Some of the sustainable features of the Wheaton Headquarters include:

  • Integral rooftop solar panels that power the building’s auditorium.
  • Green roofs and a gray water reuse system used for flushing toilets.
  • The exterior incorporates state of the art rain screen facades.
  • The plaza and streetscapes are designed with landscaped elements to manage stormwater onsite.
  • A living wall in the lobby.
  • The building is located across the street from the Wheaton Metrorail and bus lines to encourage transit use and reduce greenhouse gas emissions from car commutes.
  • Ample bike storage and locker rooms encourage bike commuting.
  • The office interior designs will achieve a LEED Gold rating through energy-efficient lighting, efficient water fixtures, abundant natural daylight, locally sourced building materials, reuse/remanufactured furniture, and recycled materials.
  • A geothermal well system for heating and cooling (the first for a government-owned office building in the State) saves over 30 percent of typical energy costs annually.

Uplifting other county communities with public-private development

Our public-private development agreement is also leading to the transformation of other areas within the county. Specifically, the former site of Montgomery Planning’s office at the corner of Spring Street and Georgia Avenue in Silver Spring and its adjacent Maryland Department of Transportation-owned surface parking lots will be transferred to our private development partners to help defray construction costs of the new Wheaton Headquarters. Their proposed mixed-use development for the site will feature underground parking, 400 mixed-income residential units around elevated courtyards that break up the mass of the 6-story buildings, and a new urban grocery store facing Georgia Avenue. The buildings will also be divided by a tree-lined publicly accessible pedestrian and bike mews that links the northwestern end of Fenton Street to the residential Woodland Drive and the Fairview Road Urban Park. Due to the importance of the Spring/Georgia street corner, this new building will also create a magnificent gateway to downtown Silver Spring from the north.

A computer drawing of the new mixed-use building facing onto Georgia Avenue in Silver Spring with a store shown on the first floor, apartment windows above and a deep, heavy cornice at the top of the building.

This new mixed-use development at 8787 Georgia Avenue will replace the former Montgomery Planning Department Headquarters in Silver Spring. Photo Credit: KTGY Architects

With multiple agencies moving into the new Wheaton Headquarters, other locations within the county will also be open for new uses and further development. For example, the former Parks Department Parkside Headquarters along Sligo Creek will revert back to the Montgomery County Public Schools for a possible shared-use elementary school adjacent to the park. Vacated county office buildings in Rockville could be transformed to better link the Rockville Transit Station to the thriving mixed-use Rockville Town Center.

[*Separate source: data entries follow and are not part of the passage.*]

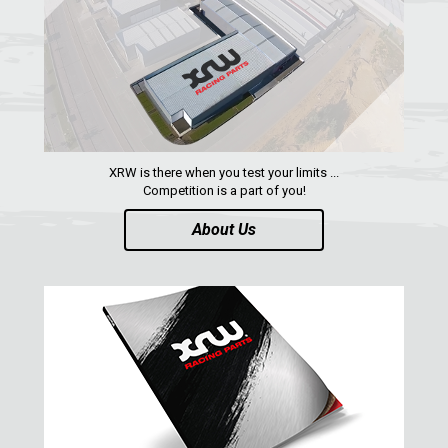
SPARE TIRE CARRIER
1
SHIFTER PLATE
1
NUMBER PLATES
2
HEADLIGHT PROTECTION
2
RADIATOR PROTECTION
1
XRW is there when you test your limits ...
Competition is a part of you!
CLUTCH COVER GUARD
1
About Us
FOOTREST
1
MAVERICK SPORT MAX (2019+)
1
MAVERICK SPORT (2019+)
MAVERICK TRAIL (2018+)
MAVERICK 1000 XDS / XRS TURBO
MAVERICK 1000 XRS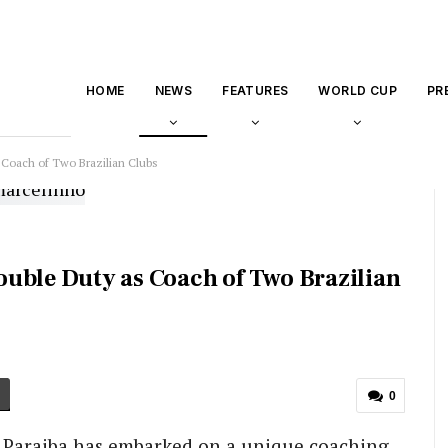
HOME
NEWS
FEATURES
WORLD CUP
PR
 Coach of Two Brazilian Clubs
uble Duty as Coach of Two Brazilian
0
o Paraiba has embarked on a unique coaching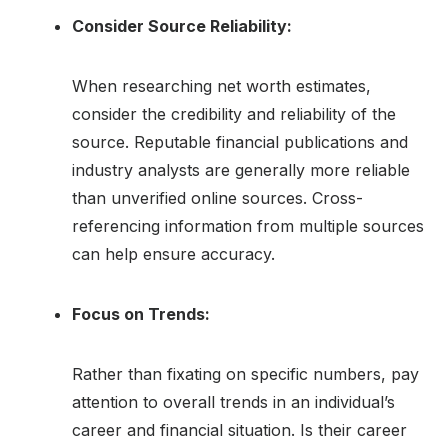
Consider Source Reliability:
When researching net worth estimates,
consider the credibility and reliability of the
source. Reputable financial publications and
industry analysts are generally more reliable
than unverified online sources. Cross-
referencing information from multiple sources
can help ensure accuracy.
Focus on Trends:
Rather than fixating on specific numbers, pay
attention to overall trends in an individual’s
career and financial situation. Is their career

In all, the new Wheaton Headquarters helps to promote a transit-oriented downtown Wheaton that is environmentally, economically, and socially sustainable. It sets a very high standard for all future development in Montgomery County.


Paul Mortensen
About the author
Paul Mortensen is the Senior Urban Designer in the Director’s Office at the Montgomery County Planning Department and leads the Design Excellence program. He is a registered architect in California, Washington and Maryland, is a LEED-Accredited Professional, and is a member of the Congress for New Urbanism.


One Response to “Setting the standard for Montgomery County’s sustainable development with the new M-NCPPC Wheaton Headquarters”

  1. David S Rotenstein

    Did the LEED Platinum calculation also include the embodied energy costs WRT the demolition and redevelopment of the old HQ on Georgia Avenue in Silver Spring?